# Directions
Transcribe exactly the line containing "Упражнения для осанки при сидячей" and each line after it, through the end of the entries, with nothing before or after.

# Information shown
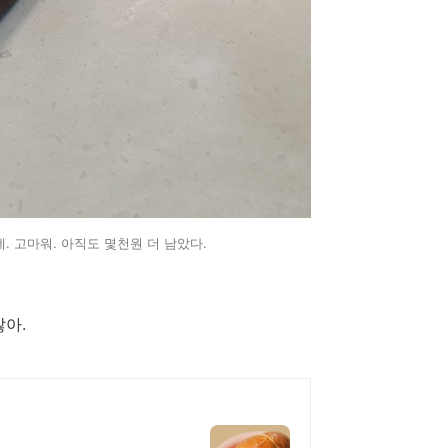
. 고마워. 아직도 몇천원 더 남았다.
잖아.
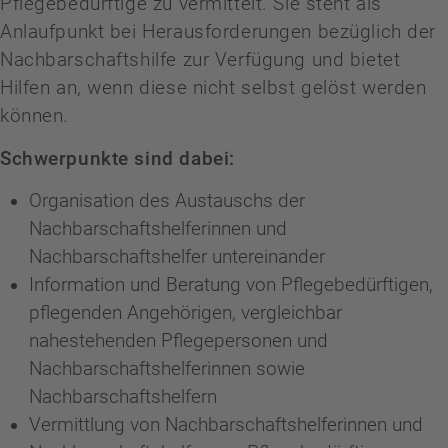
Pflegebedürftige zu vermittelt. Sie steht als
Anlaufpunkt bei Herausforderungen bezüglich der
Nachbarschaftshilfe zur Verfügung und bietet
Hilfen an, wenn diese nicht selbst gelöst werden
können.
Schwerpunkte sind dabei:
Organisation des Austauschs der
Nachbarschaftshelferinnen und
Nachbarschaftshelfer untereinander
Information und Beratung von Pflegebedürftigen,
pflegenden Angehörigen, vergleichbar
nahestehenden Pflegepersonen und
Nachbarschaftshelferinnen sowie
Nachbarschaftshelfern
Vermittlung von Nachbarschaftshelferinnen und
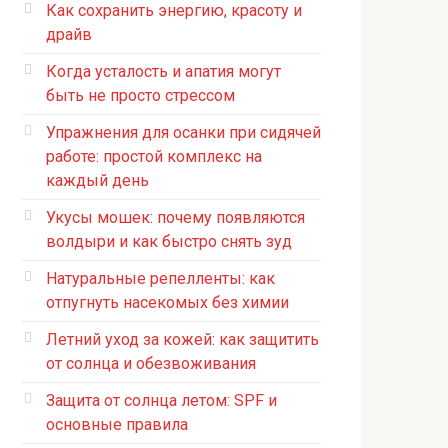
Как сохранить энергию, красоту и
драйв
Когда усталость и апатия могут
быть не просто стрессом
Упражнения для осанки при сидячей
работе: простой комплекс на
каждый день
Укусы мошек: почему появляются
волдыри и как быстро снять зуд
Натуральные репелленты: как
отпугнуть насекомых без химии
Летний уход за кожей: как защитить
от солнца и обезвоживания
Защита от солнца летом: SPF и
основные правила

# Your solution
Упражнения для осанки при сидячей
работе: простой комплекс на
каждый день
Укусы мошек: почему появляются
волдыри и как быстро снять зуд
Натуральные репелленты: как
отпугнуть насекомых без химии
Летний уход за кожей: как защитить
от солнца и обезвоживания
Защита от солнца летом: SPF и
основные правила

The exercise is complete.